I found it exhausting to read, partly because it is emotionally exhausting to read about the struggles of parents of a very ill little girl who at first requires regular blood transfusions and is then is in danger from the iron in those, as well as about how the family must wrestle with the possibility of a bone marrow transplant which offers hope but is also dangerous.
But it was also exhausting because of the writing style. At times, it felt intellectual, which should have been restful given the emotional nature of the subject matter, but because the language was loaded with detail and imagery, it wasn’t.
I found that I wanted something more spare and plainspoken, although I usually love figurative language, because the sheer number of details and metaphors and the repetitiveness of certain patterns, like the insightful analogy at the end of the chapter, or the use of the same words in the last paragraph that appeared in the first paragraph of the next chapter, made the book seem almost cluttered.
The blurb made me think the book would be as much about the reconciliation of Heather with Brian, her daughter’s father, as about Gracie’s illness, but that may have been wishful thinking. Heather and Brian reconcile fairly early on and face most of their troubles together, though the strain resulting from Gracie’s illness certainly takes a toll on their relationship.
Despite his initial reluctance to step into the role of father, once he embraces it, Brian does a wonderful job. There were times when I wished that Heather could appreciate it more.
It was entirely understandable and relatable that, when consumed so much with little Gracie’s ill health and the monumental decisions that had to be made on her behalf, it would be difficult to have energy left to nurture and grow a romantic relationship. But I wished that Heather could take a few more moments to appreciate that Brian had to be suffering, too.
Maybe that ties back the issue I had with the literary language and style. The book felt like it was trying too hard to be artful, when a story like this one could have benefitted from being more direct and spare. C.
Florida by Lauren Groff
I started reading this literary short story collection in June and stopped due to illness. It went back to the library and I haven’t checked it out again, though it was very readable. Before it went back, I read the first four stories.
“Ghosts and Empties” was about a female jogger running through her neighborhood and meditating on, among things, its empty houses.

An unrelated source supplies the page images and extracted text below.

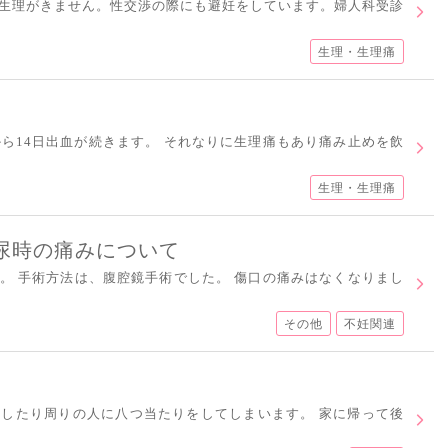
生理がきません。性交渉の際にも避妊をしています。婦人科受診
生理・生理痛
から14日出血が続きます。 それなりに生理痛もあり痛み止めを飲
生理・生理痛
尿時の痛みについて
。 手術方法は、腹腔鏡手術でした。 傷口の痛みはなくなりまし
その他
不妊関連
ラしたり周りの人に八つ当たりをしてしまいます。 家に帰って後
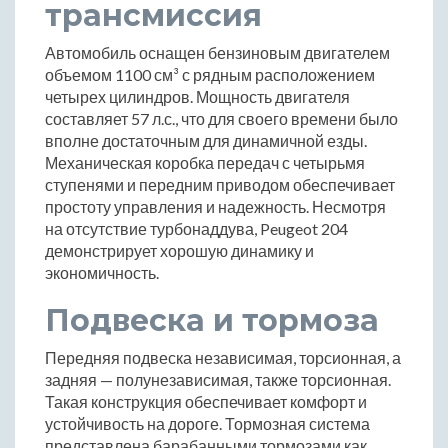
трансмиссия
Автомобиль оснащен бензиновым двигателем
объемом 1100 см³ с рядным расположением
четырех цилиндров. Мощность двигателя
составляет 57 л.с., что для своего времени было
вполне достаточным для динамичной езды.
Механическая коробка передач с четырьмя
ступенями и передним приводом обеспечивает
простоту управления и надежность. Несмотря
на отсутствие турбонаддува, Peugeot 204
демонстрирует хорошую динамику и
экономичность.
Подвеска и тормоза
Передняя подвеска независимая, торсионная, а
задняя — полунезависимая, также торсионная.
Такая конструкция обеспечивает комфорт и
устойчивость на дороге. Тормозная система
представлена барабанными тормозами как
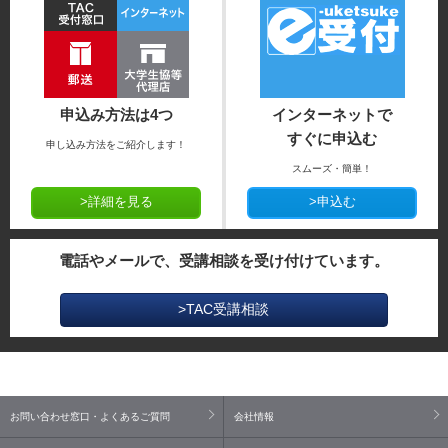
申込み方法は4つ
インターネットで
すぐに申込む
申し込み方法をご紹介します！
スムーズ・簡単！
>詳細を見る
>申込む
電話やメールで、受講相談を受け付けています。
>TAC受講相談
お問い合わせ窓口・よくあるご質問
会社情報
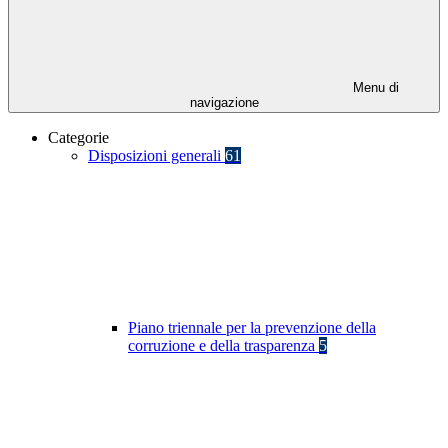
Menu di
navigazione
Categorie
Disposizioni generali
61
Piano triennale per la prevenzione della
corruzione e della trasparenza
5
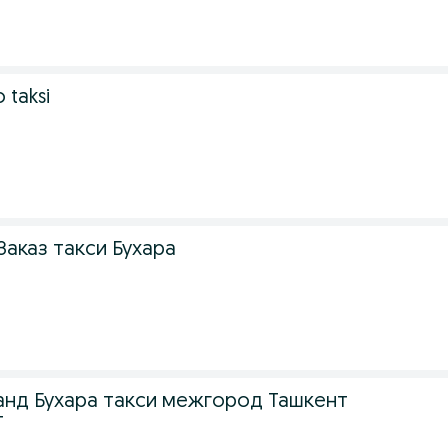
 taksi
Заказ такси Бухара
анд Бухара такси межгород Ташкент
т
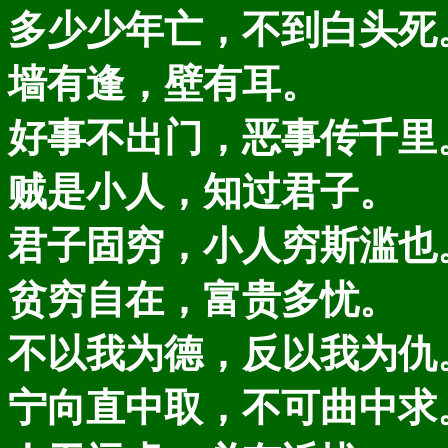
多少少年亡，不到白头死
墙有逢，壁有耳。
好事不出门，恶事传千里
贼是小人，知过君子。
君子固穷，小人穷斯滥也
贫穷自在，富贵多忧。
不以我为德，反以我为仇
宁向直中取，不可曲中求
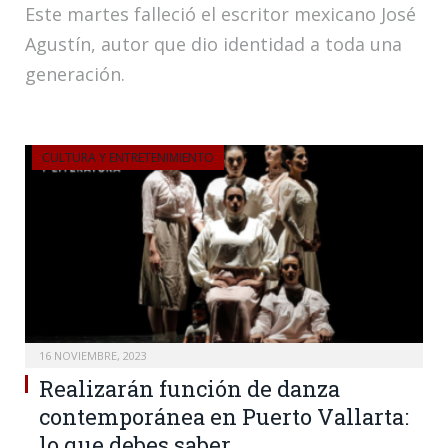
Este martes falleció el escritor mexicano José
Agustín, autor que dio identidad a toda una
generación.
CULTURA Y ENTRETENIMIENTO
16 NOVIEMBRE, 2023
Realizarán función de danza
contemporánea en Puerto Vallarta:
lo que debes saber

“At the Round Earth’s Imagined Corners” covered the childhood and then adult life of a man whose father had been abusive to his mother, and the main character’s resultant feelings of alienation.
“Dogs Go Wolf” was about two little girls stranded on an island, facing starvation and other dangers.
“The Midnight Zone” was about a mom who decides to stay in a cabin with her two boys even after her husband has to leave, in order to prove her self-sufficiency.
Florida is what ties the stories together.
Individually, the four stories I read were well-written, especially “At the Round Earth’s Imagined Corners.” They also evoked their setting extremely well.
Taken together, though, the stories were less satisfying, because their similarities were too great. Three of the four stories had vulnerable characters stranded in a dangerous situation and dependent on others to come rescue them. In two of these three stories some or all of the stranded characters were children, which of course added to the suspense. But I also felt manipulated by the use of the child-in-jeopardy trope. All four stories had a disquieting sense of menace and by the fourth story, this had begun to seem like part of the author’s schtick.
This part of the collection is an example of how the whole can be less than the sum of its parts. I would give “Ghosts and Empties” a B, “At the Round Earth’s Imagined Corners” an A-, “Dogs Go Wolf” a B+ and “The Midnight Zone” a C+. Yet to all four taken together I would only give a B-, and reading them back-to-back didn’t leave me with a hunger to read further. DNF, for now.